Читать «Марина Цветаева. Твоя неласковая ласточка» онлайн - страница 418

Илья Зиновьевич Фаликов

Clamart (Seme)

10, Rue Lazare Carnot

19-го июля 1933 г.

Милый Вадим Викторович,

Полное разрешение Ходасевича проставлять его имя: он мне вполне доверяет. Письмо его храню как оправдательный документ.

Я не знаю, кто правил корректуру, — Вы или М. Вишняк, но там предложены (карандашом) некоторые замены (мужской род на женский, знаки), которые я, в случае несогласия, восстанавливаю в прежнем виде, (речь о пустяках, упоминаю для очистки совести!) Мне очень жаль (Вам — нет, конечно!), что моя корректура идет к Вишняку, а не к Вам, мы с Вами хотя и ссоримся — но в конце концов миримся, а с Вишняком у меня никакой давности…

Ходасевич отлично помнит Марию Паппер и, вдохновленный мною, сам хочет о ней писать воспоминания. Видите, какой у этих одиночек (поэтов) — esprit de corps и имя дал — и сам вдохновился!

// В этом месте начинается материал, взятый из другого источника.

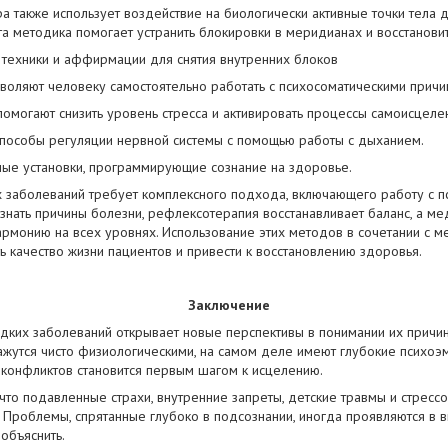
а также использует воздействие на биологически активные точки тела 
та методика помогает устранить блокировки в меридианах и восстанови
 техники и аффирмации для снятия внутренних блоков
оляют человеку самостоятельно работать с психосоматическими причи
омогают снизить уровень стресса и активировать процессы самоисцеле
пособы регуляции нервной системы с помощью работы с дыханием.
ные установки, программирующие сознание на здоровье.
 заболеваний требует комплексного подхода, включающего работу с пси
знать причины болезни, рефлексотерапия восстанавливает баланс, а ме
рмонию на всех уровнях. Использование этих методов в сочетании с 
ь качество жизни пациентов и привести к восстановлению здоровья.
Заключение
дких заболеваний открывает новые перспективы в понимании их причин
ажутся чисто физиологическими, на самом деле имеют глубокие психоэ
 конфликтов становится первым шагом к исцелению.
 что подавленные страхи, внутренние запреты, детские травмы и стрес
. Проблемы, спрятанные глубоко в подсознании, иногда проявляются в 
объяснить.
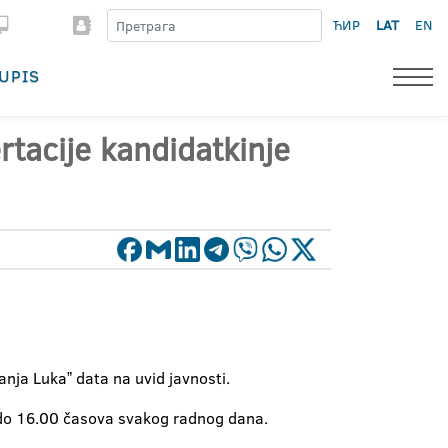
ЋИР
LAT
EN
UPIS
rtacije kandidatkinje
nja Lukaˮ data na uvid javnosti.
0 do 16.00 časova svakog radnog dana.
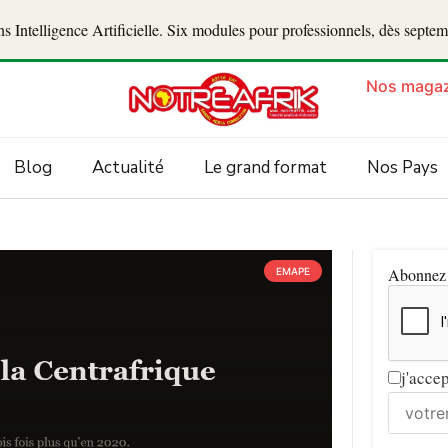
 Intelligence Artificielle. Six modules pour professionnels, dès septe
Nos magaz
Blog
Actualité
Le grand format
Nos Pays
Abonnez v
EMAPE
j'acce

Написал мне, кстати, милейшее письмо, на которое я совершенно не рассчитывала — были какие-то косвенные ссоры из-за «Верст», и т. д.

Все это потому, что нашего полку — убывает, что поколение — уходит, и меньше возрастное, чем духовное, что мы все-таки, с Ходасевичем, несмотря на его монархизм (??) и мой аполитизм: гуманизм: МАК-СИЗМ в политике, а проще: полный отворот (от газет) спины — что мы все-таки, с Ходасевичем, по слову Ростана в передаче Щепкиной-Куперник: — Мы из одной семьи, Monsieur de Bergerac! Так же у меня со всеми моими «политическими» врагами — лишь бы они были поэты или — любили поэтов.

А в общем (Мария Паппер — Ходасевич — я) еще один акт Максиного миротворчества. Я его, кстати, нынче видела во сне всю ночь, в его парижской мастерской, где я никогда не была, и сама раскрывала окно и дверь от его астмы.

Рукопись получила. Корректуру Вишняку — самое позднее — завтра. Я сейчас, после всей прозы, дорвалась до стихов и с величайшим трудом отрываюсь.

Всего лучшего! Спасибо еще раз за деньги к терму.

А в Булонь нам нужно непременно — хоть под бу-лоньские каштаны — ибо Мур с 1-го окт<ября> начнет ходить в гимназию, к<отор>ая мне, кстати, очень понравилась. (Была на акте.)

Желаю Вам, милый Вадим Викторович, хорошего лета и полного отдыха от рукописей. Пускай Вишняк почитает!

МЦ.

МЦ отослала текст мемуара о Волошине — Маргарите Сабашниковой (его первой жене), указав на выкинутые места. Сабашникова ответила ей сердечным письмом, одновременно написав Марии Цетлиной: «Когда получилось известие о смерти Макса и мне стали посылать эти плоские и частью издевательские статьи о нем, мне хотелось найти Вас, и, зная, как Макс любил Вас обоих и как Вы с ним были дружны, просить Вас что-нибудь сделать, чтобы сохранить его образ, таким путем искаженный в эмиграции. Неужели мало его мученичества в Советской России! Между тем я получила от Марины Цветаевой ее прекрасные воспоминания о нем. Это миф о Максе, то есть правда о нем. Для многих эти воспоминания были большим удовлетворением. Макса больше знают и ценят в культурном мире, чем это можно думать. Один известный немецкий композитор, живший всегда в России, побывав теперь в Париже, где исполнялись его вещи, говорил мне, что в эмиграции подчас так же преследуется все духовное, как в Советской России. Я поверила ему, когда видела, что вычеркнула редакция «Современных записок» из воспоминаний. Это такое же безвкусие, как если бы в равеннских мозаиках замазали золотой фон. Все остальное без конца, который целиком вычеркнут, просто не имеет смысла, или имеет стиль анекдотов. Я слышала, что Вы имеете отношение к «Совр<еменным> запискам» и хотела просить Вас заступиться за Макса, спасти его истинный образ. Помните, каким верным другом он был всегда; он бы за каждого из нас заступился, и я думаю, что во имя этой дружбы Вы, верно, что-нибудь можете достичь в этом направлении. Эти последние страницы воспоминаний, как завет самого Макса — лучшее, что он дал нам. Это, действительно, «живое о живом»! И нужное душам, захлебывающимся в болоте». МЦ приложила это письмо к одному из своих писем в адрес Руднева.